As shown above, VISTA POM Reliability requires that we choose two treatment sessions for Reliability. This means that we need to be careful in applying randomization to treatment session selection. We can randomly select numbers from 1-18. As there are 18 treatment sessions split across two phases (the first 9 treatment sessions in phase 1 and the last 9 treatment sessions in phase 2). We can use a Random Number Generator and generate numbers until we have one number that falls between 1-9 for Tx_Phase1 and one number that falls between 10-18 for Tx_Phase2.

Mid-Tx (between Tx_Phase1 and Tx_Phase2) will be a good time to do Reliability for the first two sessions (Pre_1 and Tx_Phase1).

Reliability for Connected Speech will use a different approach to randomization than VISTA POM. We have randomized which scripts will be selected by each Observation rather than by each individual patient. For each observation, one trained script (1,2,3,5,6,7) and one untrained script (4,8) will be selected for each patient. For trained scripts, we rotate through so that all trained scripts are selected at least once. For untrained scripts, we oscillate between script 4 and script 8. The Reliability Supervisor will need to blind different materials for each Transcriber. For both Transcribers, the relevant time point’s Audios must be blinded and linked. For Transcriber 1, the SLP’s POM transcript will need to be pasted into the SmartSheet.
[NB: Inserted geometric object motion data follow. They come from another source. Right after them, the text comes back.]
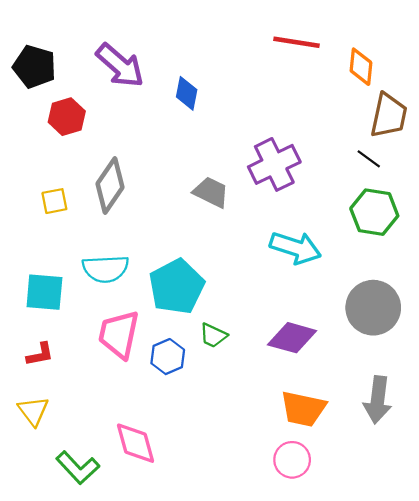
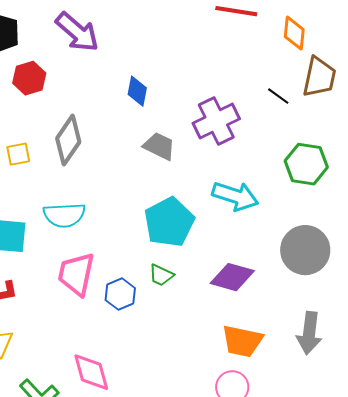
blue diamond: (187, 93) -> (137, 91), moved
black line: (369, 159) -> (278, 96), moved
cyan pentagon: (177, 287) -> (169, 222), moved

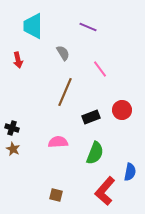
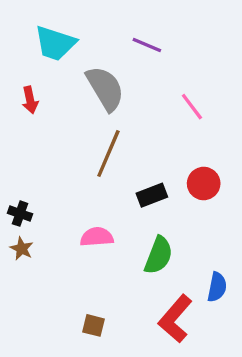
cyan trapezoid: (33, 26) -> (55, 43), turned -72
gray semicircle: (63, 53) -> (105, 88), size x1.8
pink line: (100, 69) -> (192, 107), moved

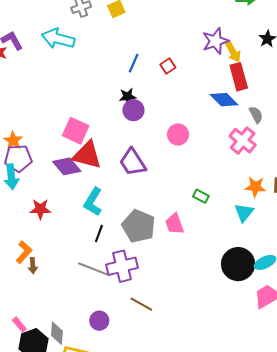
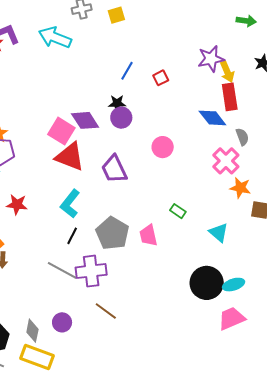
purple diamond: (67, 166) -> (85, 120), moved
orange star: (255, 187) -> (240, 188), moved
cyan triangle: (244, 213) -> (219, 233), turned -35
gray diamond: (57, 333) -> (32, 331), moved

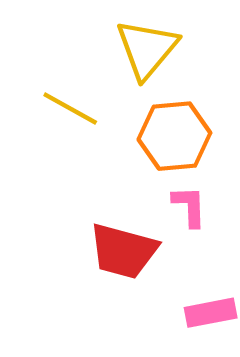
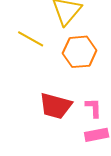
pink L-shape: (189, 206) -> (94, 108), moved

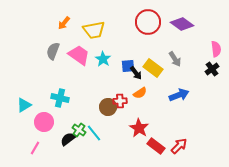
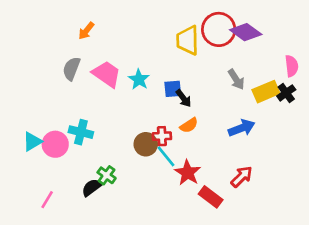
red circle: (148, 22) -> (219, 29), moved
yellow trapezoid: (94, 30) -> (188, 40), moved, turned 100
yellow rectangle: (153, 68) -> (266, 92), moved, turned -60
pink circle: (44, 122) -> (55, 144), moved
cyan line: (94, 133) -> (166, 156), moved
red arrow: (179, 146) -> (242, 177), moved

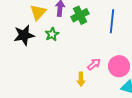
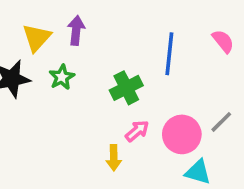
green cross: (80, 15) -> (126, 88), moved

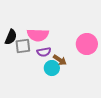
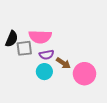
pink circle: (87, 44) -> (84, 74), moved
cyan circle: (52, 68) -> (44, 72), moved

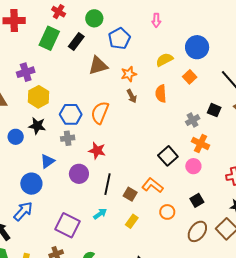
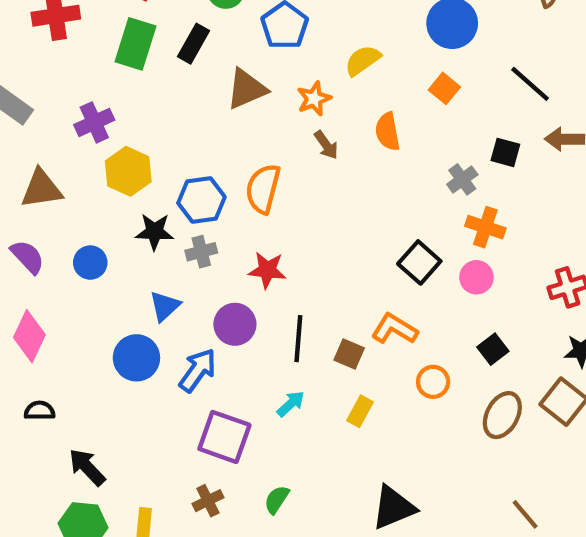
yellow semicircle: (164, 60) -> (363, 60), moved
black star: (37, 126) -> (155, 232), moved
blue arrow: (23, 211) -> (198, 370), moved

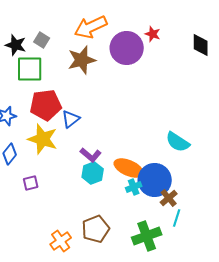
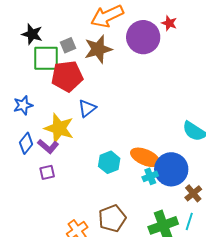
gray square: (42, 40) -> (68, 45), moved, turned 35
red pentagon: (46, 105) -> (67, 76), moved
purple L-shape: (91, 155) -> (48, 146), moved
brown cross: (169, 198) -> (193, 193), moved
cyan line: (177, 218) -> (189, 221), moved

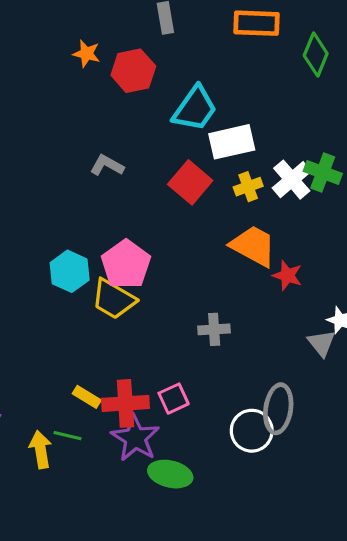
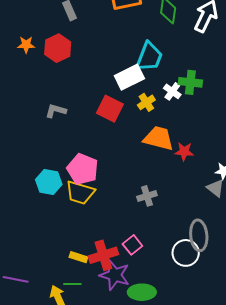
cyan trapezoid: (195, 109) -> (149, 57), moved
white cross: (292, 180) -> (172, 91), size x0.7

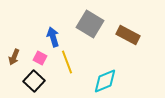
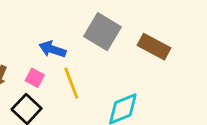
blue arrow: (53, 37) -> (52, 49), turned -54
For Transcriber 2, the Whisper transcript will need to be blinded and linked in the SmartSheet.

		Observation
Script	Status	Pre_1	Pre_2	Post_1	Post_2	3moFU*	6moFU	12moFU
1	Trained
2	Trained
3	Trained
4	Untrained
5	Trained
6	Trained
7	Trained
8	Untrained

Not all participants will have a 3 month follow-up.

Codename	Meaning
BISE004_Literatura_AU	For naming convention, we simply remove the observation and the date from the clipped Data Raw files and replace it with the code below for the corresponding observation.
AU	Pre1
AD	Pre2
PU	Post1
PD	Post2
TE	3mo
SE	6mo
DD	12mo
LC	trained
BS	untrained
NN	treatment 1
WW	treatment 2
RR	treatment 3
UO	treatment 4
VI	treatment 5
II	treatment 6
VV	treatment 7
GG	treatment 8
NI	treatment 9
EE	treatment 10
VE	treatment 11
LE	treatment 12
TI	treatment 13
TU	treatment 14
TF	treatment 15
TX	treatment 16
TN	treatment 17
TH	treatment 18

Reliability Meeting Notes

Page-specific notes:

July 15, 2025:

-Updated the page to use advanced tabs/tables.

March 7, 2025:
-All the scripts probed in the session and the sample/source of the sample is changed from being the video of the session to the individual audios of the scripts.
-We can randomly select the two treatment sessions for each patient.
-Pre1 and Post sessions will be probed in one language per session. The Tx sessions will be include probes in both languages during each session.
-When we do this by language, only the Pre + Post observations/sessions will be language-specific because the Tx sessions include both languages.
-Mid Tx will be a good time to do Reliability for the first two observations.